Implementation Considerations
Computational Requirements
- Solver/Generator Training: Conducted on 8×NVIDIA H20 GPUs (96GB each) with mixed-precision training and gradient checkpointing.
- Teacher Inference: Deployed on 16×AMD MI308X GPUs (192GB each) for high-throughput curriculum generation and evaluation.
- Distributed Training: Utilized PyTorch DDP with NCCL backend for efficient multi-GPU synchronization.
Hyperparameters
- Solver SFT: LR=5e-5, batch size=2, LoRA rank=64, 1 epoch.
- Solver DPO: LR=1e-6–5e-6, batch size=2, DPO β=0.05–0.2.
- Generator WSFT: LR=1e-5, batch size=1, 2 epochs.
- Curriculum: k=8 solution attempts per problem, historical replay ratio=25%.
Deployment and Scaling
The modular architecture allows independent scaling of Solver, Teacher, and Generator components. The framework supports cross-architecture deployment and can be extended to multi-domain or hierarchical curriculum evolution. Quality control and curriculum stability mechanisms ensure robust performance as the system scales.

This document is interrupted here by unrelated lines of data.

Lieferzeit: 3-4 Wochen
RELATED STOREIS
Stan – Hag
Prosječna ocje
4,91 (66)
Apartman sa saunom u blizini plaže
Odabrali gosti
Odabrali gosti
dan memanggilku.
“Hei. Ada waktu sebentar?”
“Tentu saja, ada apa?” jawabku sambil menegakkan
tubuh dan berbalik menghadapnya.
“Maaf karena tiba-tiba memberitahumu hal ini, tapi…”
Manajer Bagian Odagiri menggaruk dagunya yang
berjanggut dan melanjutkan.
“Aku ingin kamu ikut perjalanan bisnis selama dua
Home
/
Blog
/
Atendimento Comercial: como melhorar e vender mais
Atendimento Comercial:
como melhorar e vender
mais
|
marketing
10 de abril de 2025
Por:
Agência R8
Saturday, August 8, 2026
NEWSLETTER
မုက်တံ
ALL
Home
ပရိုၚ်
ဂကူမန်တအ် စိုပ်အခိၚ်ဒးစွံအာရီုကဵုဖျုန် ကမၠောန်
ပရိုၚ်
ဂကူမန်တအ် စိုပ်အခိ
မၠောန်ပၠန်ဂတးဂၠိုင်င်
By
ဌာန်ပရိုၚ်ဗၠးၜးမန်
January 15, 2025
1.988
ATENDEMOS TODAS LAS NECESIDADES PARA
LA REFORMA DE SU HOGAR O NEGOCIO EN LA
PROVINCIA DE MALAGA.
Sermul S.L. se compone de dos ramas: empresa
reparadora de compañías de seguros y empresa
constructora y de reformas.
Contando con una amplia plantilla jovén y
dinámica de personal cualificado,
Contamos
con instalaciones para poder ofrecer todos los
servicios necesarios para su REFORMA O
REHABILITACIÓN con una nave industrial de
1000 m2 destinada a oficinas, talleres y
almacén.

Theoretical and Practical Implications
Socratic-Zero provides empirical evidence for the viability of fully autonomous, data-free curriculum learning in LLMs. The co-evolutionary dynamics yield bounded oscillatory convergence, with the system reaching dynamic equilibria where curriculum difficulty and Solver capability are balanced. The framework's domain-agnostic value function and curriculum evolution mechanisms suggest potential for transfer to other reasoning domains (e.g., physics, computer science) with appropriate adaptation of Teacher evaluation capabilities.
The results challenge the prevailing paradigm of scaling LLMs primarily through data and parameter increases, demonstrating that strategic, adaptive curriculum generation can yield superior performance with significantly reduced resource requirements. The framework's extensibility and modularity position it as a foundation for future research in autonomous reasoning, scientific discovery, and complex system modeling.
Conclusion
Socratic-Zero establishes a new paradigm for autonomous reasoning improvement in LLMs, leveraging multi-agent co-evolution and adaptive curriculum learning to achieve state-of-the-art performance from minimal seed data. The framework's empirical success across diverse benchmarks, robust cross-architecture generalization, and superior synthetic data quality underscore the efficacy of co-evolutionary learning. Future work should focus on formal convergence analysis, domain transferability, and extension to broader reasoning tasks, with the goal of developing scalable, resource-efficient AI systems capable of continual self-improvement.